## Work instructions
Every record is to be restated exactly, with nothing left out.

## Stored records
:::::
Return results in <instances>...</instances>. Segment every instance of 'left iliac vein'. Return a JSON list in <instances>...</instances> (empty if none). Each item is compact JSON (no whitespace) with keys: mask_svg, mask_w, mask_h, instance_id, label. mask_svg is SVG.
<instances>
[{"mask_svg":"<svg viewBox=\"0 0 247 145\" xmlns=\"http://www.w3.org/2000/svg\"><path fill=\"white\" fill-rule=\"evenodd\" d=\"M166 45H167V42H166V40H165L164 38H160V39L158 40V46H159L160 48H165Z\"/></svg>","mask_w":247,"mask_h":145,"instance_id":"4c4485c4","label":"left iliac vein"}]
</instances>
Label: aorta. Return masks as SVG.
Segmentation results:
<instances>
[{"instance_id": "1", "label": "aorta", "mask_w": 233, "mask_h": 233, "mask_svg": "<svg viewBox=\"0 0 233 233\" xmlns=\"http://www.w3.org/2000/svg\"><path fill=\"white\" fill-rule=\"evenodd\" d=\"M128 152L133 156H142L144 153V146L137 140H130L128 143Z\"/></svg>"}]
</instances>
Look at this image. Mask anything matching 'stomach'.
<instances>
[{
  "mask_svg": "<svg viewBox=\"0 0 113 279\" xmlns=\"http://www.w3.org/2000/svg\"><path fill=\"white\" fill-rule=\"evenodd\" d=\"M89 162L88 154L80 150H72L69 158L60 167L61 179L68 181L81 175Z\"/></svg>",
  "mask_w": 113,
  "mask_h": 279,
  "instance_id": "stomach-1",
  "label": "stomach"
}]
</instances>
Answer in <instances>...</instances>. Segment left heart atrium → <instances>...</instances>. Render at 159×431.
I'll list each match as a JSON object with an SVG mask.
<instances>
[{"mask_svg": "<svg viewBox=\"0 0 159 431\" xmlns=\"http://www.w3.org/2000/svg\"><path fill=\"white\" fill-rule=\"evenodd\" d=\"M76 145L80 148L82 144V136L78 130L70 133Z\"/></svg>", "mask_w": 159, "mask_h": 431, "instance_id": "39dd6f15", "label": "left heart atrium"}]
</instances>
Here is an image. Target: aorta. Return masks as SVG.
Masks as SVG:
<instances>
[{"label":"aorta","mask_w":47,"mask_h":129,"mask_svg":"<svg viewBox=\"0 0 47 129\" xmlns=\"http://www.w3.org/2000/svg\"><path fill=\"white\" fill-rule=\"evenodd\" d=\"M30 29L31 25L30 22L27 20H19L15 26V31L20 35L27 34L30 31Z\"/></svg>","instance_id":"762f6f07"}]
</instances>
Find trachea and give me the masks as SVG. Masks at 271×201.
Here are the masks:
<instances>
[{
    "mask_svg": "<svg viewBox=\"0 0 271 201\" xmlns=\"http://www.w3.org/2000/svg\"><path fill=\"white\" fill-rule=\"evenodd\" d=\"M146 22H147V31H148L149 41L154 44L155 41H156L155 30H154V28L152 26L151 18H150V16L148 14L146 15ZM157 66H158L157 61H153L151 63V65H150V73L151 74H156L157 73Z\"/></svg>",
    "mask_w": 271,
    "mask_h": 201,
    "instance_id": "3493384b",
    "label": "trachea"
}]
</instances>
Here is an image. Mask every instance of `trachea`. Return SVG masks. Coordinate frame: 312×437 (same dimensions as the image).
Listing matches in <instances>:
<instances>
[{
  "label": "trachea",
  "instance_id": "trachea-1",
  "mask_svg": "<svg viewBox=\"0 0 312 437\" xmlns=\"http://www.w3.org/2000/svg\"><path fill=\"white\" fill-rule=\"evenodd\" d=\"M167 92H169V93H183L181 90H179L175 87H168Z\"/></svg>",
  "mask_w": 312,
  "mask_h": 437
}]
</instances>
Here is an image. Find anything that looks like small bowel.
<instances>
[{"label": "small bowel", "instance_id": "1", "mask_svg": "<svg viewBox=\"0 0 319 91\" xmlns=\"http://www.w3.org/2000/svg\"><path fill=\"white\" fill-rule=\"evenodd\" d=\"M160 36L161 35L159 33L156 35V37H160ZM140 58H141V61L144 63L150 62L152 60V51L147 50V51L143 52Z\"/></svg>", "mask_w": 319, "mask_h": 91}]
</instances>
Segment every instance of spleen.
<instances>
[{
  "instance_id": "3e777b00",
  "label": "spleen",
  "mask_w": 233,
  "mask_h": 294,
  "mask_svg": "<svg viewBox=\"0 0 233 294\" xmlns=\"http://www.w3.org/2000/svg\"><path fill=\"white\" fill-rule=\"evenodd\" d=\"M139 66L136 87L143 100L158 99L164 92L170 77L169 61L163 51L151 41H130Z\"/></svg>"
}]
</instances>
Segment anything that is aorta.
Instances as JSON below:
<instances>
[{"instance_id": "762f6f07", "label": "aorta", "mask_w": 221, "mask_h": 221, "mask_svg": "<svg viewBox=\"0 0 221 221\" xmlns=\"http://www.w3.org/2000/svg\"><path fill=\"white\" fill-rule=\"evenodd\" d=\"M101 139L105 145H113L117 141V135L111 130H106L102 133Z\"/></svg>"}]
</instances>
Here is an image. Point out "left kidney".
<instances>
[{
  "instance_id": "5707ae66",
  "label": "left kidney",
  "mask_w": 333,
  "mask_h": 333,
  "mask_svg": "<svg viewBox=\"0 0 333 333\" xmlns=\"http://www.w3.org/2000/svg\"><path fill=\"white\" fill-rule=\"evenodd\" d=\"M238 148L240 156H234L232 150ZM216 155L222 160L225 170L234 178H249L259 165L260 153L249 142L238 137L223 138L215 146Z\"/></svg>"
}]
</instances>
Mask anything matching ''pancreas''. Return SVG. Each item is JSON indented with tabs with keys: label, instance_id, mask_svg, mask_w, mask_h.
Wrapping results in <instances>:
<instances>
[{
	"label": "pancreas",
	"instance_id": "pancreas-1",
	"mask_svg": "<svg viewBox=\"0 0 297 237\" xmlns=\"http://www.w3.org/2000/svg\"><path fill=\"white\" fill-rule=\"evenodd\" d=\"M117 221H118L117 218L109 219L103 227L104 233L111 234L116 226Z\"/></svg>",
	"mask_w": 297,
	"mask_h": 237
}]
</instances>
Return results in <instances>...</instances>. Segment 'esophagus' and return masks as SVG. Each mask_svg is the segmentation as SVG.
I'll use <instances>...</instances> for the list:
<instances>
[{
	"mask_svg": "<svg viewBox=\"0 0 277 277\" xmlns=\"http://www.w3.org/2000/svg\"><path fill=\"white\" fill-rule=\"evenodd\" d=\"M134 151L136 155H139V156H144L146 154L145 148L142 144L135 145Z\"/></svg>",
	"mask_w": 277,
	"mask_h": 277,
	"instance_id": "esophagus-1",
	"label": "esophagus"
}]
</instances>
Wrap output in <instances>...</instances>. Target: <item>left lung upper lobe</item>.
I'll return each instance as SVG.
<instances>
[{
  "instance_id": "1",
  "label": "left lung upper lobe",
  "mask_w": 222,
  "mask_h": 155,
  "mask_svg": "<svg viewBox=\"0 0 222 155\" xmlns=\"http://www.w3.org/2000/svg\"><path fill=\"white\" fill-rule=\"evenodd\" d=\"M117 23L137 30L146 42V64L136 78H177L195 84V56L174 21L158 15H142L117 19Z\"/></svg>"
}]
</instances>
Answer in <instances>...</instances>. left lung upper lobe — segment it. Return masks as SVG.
:::::
## Finished exercise
Return results in <instances>...</instances>. Segment every instance of 'left iliac vein'. Return a JSON list in <instances>...</instances> (empty if none). Each item is compact JSON (no whitespace) with keys: mask_svg, mask_w, mask_h, instance_id, label. mask_svg is SVG.
<instances>
[{"mask_svg":"<svg viewBox=\"0 0 247 145\" xmlns=\"http://www.w3.org/2000/svg\"><path fill=\"white\" fill-rule=\"evenodd\" d=\"M166 45H167V42H166V40H165L164 38H160V39L158 40V46H159L160 48H165Z\"/></svg>","mask_w":247,"mask_h":145,"instance_id":"4c4485c4","label":"left iliac vein"}]
</instances>
Label: aorta. Return masks as SVG.
Segmentation results:
<instances>
[{"instance_id": "1", "label": "aorta", "mask_w": 233, "mask_h": 233, "mask_svg": "<svg viewBox=\"0 0 233 233\" xmlns=\"http://www.w3.org/2000/svg\"><path fill=\"white\" fill-rule=\"evenodd\" d=\"M128 152L133 156H142L144 153V146L137 140H130L128 143Z\"/></svg>"}]
</instances>
Look at this image. Mask anything matching 'stomach'.
<instances>
[{
  "mask_svg": "<svg viewBox=\"0 0 113 279\" xmlns=\"http://www.w3.org/2000/svg\"><path fill=\"white\" fill-rule=\"evenodd\" d=\"M89 162L88 154L80 150H72L69 158L60 167L61 179L68 181L81 175Z\"/></svg>",
  "mask_w": 113,
  "mask_h": 279,
  "instance_id": "stomach-1",
  "label": "stomach"
}]
</instances>
Answer in <instances>...</instances>. Segment left heart atrium → <instances>...</instances>. Render at 159×431.
I'll list each match as a JSON object with an SVG mask.
<instances>
[{"mask_svg": "<svg viewBox=\"0 0 159 431\" xmlns=\"http://www.w3.org/2000/svg\"><path fill=\"white\" fill-rule=\"evenodd\" d=\"M76 145L80 148L82 144V136L78 130L70 133Z\"/></svg>", "mask_w": 159, "mask_h": 431, "instance_id": "39dd6f15", "label": "left heart atrium"}]
</instances>
Here is an image. Target: aorta. Return masks as SVG.
Masks as SVG:
<instances>
[{"label":"aorta","mask_w":47,"mask_h":129,"mask_svg":"<svg viewBox=\"0 0 47 129\" xmlns=\"http://www.w3.org/2000/svg\"><path fill=\"white\" fill-rule=\"evenodd\" d=\"M30 29L31 25L30 22L27 20H19L15 26V31L20 35L27 34L30 31Z\"/></svg>","instance_id":"762f6f07"}]
</instances>
Find trachea and give me the masks as SVG. Masks at 271×201.
Here are the masks:
<instances>
[{
    "mask_svg": "<svg viewBox=\"0 0 271 201\" xmlns=\"http://www.w3.org/2000/svg\"><path fill=\"white\" fill-rule=\"evenodd\" d=\"M146 22H147V31H148L149 41L154 44L155 41H156L155 30H154V28L152 26L151 18H150V16L148 14L146 15ZM157 66H158L157 61H153L151 63V65H150V73L151 74H156L157 73Z\"/></svg>",
    "mask_w": 271,
    "mask_h": 201,
    "instance_id": "3493384b",
    "label": "trachea"
}]
</instances>
Here is an image. Mask every instance of `trachea`. Return SVG masks. Coordinate frame: 312×437 (same dimensions as the image).
Listing matches in <instances>:
<instances>
[{
  "label": "trachea",
  "instance_id": "trachea-1",
  "mask_svg": "<svg viewBox=\"0 0 312 437\" xmlns=\"http://www.w3.org/2000/svg\"><path fill=\"white\" fill-rule=\"evenodd\" d=\"M167 92H169V93H183L181 90H179L175 87H168Z\"/></svg>",
  "mask_w": 312,
  "mask_h": 437
}]
</instances>
Here is an image. Find anything that looks like small bowel.
<instances>
[{"label": "small bowel", "instance_id": "1", "mask_svg": "<svg viewBox=\"0 0 319 91\" xmlns=\"http://www.w3.org/2000/svg\"><path fill=\"white\" fill-rule=\"evenodd\" d=\"M160 36L161 35L159 33L156 35V37H160ZM140 58H141V61L144 63L150 62L152 60V51L147 50V51L143 52Z\"/></svg>", "mask_w": 319, "mask_h": 91}]
</instances>
Segment every instance of spleen.
<instances>
[{
  "instance_id": "3e777b00",
  "label": "spleen",
  "mask_w": 233,
  "mask_h": 294,
  "mask_svg": "<svg viewBox=\"0 0 233 294\" xmlns=\"http://www.w3.org/2000/svg\"><path fill=\"white\" fill-rule=\"evenodd\" d=\"M139 66L136 87L143 100L158 99L164 92L170 77L169 61L163 51L151 41H130Z\"/></svg>"
}]
</instances>
Segment anything that is aorta.
Instances as JSON below:
<instances>
[{"instance_id": "762f6f07", "label": "aorta", "mask_w": 221, "mask_h": 221, "mask_svg": "<svg viewBox=\"0 0 221 221\" xmlns=\"http://www.w3.org/2000/svg\"><path fill=\"white\" fill-rule=\"evenodd\" d=\"M101 139L105 145H113L117 141V135L111 130H106L102 133Z\"/></svg>"}]
</instances>
Here is an image. Point out "left kidney".
<instances>
[{
  "instance_id": "5707ae66",
  "label": "left kidney",
  "mask_w": 333,
  "mask_h": 333,
  "mask_svg": "<svg viewBox=\"0 0 333 333\" xmlns=\"http://www.w3.org/2000/svg\"><path fill=\"white\" fill-rule=\"evenodd\" d=\"M238 148L240 156H234L232 150ZM216 155L222 160L225 170L234 178H249L259 165L260 153L249 142L238 137L223 138L215 146Z\"/></svg>"
}]
</instances>
Mask anything matching ''pancreas''. Return SVG. Each item is JSON indented with tabs with keys: label, instance_id, mask_svg, mask_w, mask_h.
Wrapping results in <instances>:
<instances>
[{
	"label": "pancreas",
	"instance_id": "pancreas-1",
	"mask_svg": "<svg viewBox=\"0 0 297 237\" xmlns=\"http://www.w3.org/2000/svg\"><path fill=\"white\" fill-rule=\"evenodd\" d=\"M117 221H118L117 218L109 219L103 227L104 233L111 234L116 226Z\"/></svg>",
	"mask_w": 297,
	"mask_h": 237
}]
</instances>
Return results in <instances>...</instances>. Segment 'esophagus' and return masks as SVG. Each mask_svg is the segmentation as SVG.
I'll use <instances>...</instances> for the list:
<instances>
[{
	"mask_svg": "<svg viewBox=\"0 0 277 277\" xmlns=\"http://www.w3.org/2000/svg\"><path fill=\"white\" fill-rule=\"evenodd\" d=\"M134 151L136 155H139V156H144L146 154L145 148L142 144L135 145Z\"/></svg>",
	"mask_w": 277,
	"mask_h": 277,
	"instance_id": "esophagus-1",
	"label": "esophagus"
}]
</instances>
Wrap output in <instances>...</instances>. Target: <item>left lung upper lobe</item>.
I'll return each instance as SVG.
<instances>
[{
  "instance_id": "1",
  "label": "left lung upper lobe",
  "mask_w": 222,
  "mask_h": 155,
  "mask_svg": "<svg viewBox=\"0 0 222 155\" xmlns=\"http://www.w3.org/2000/svg\"><path fill=\"white\" fill-rule=\"evenodd\" d=\"M117 23L137 30L146 42V64L136 78H177L195 84V56L174 21L158 15H142L117 19Z\"/></svg>"
}]
</instances>
Answer in <instances>...</instances>. left lung upper lobe — segment it. Return masks as SVG.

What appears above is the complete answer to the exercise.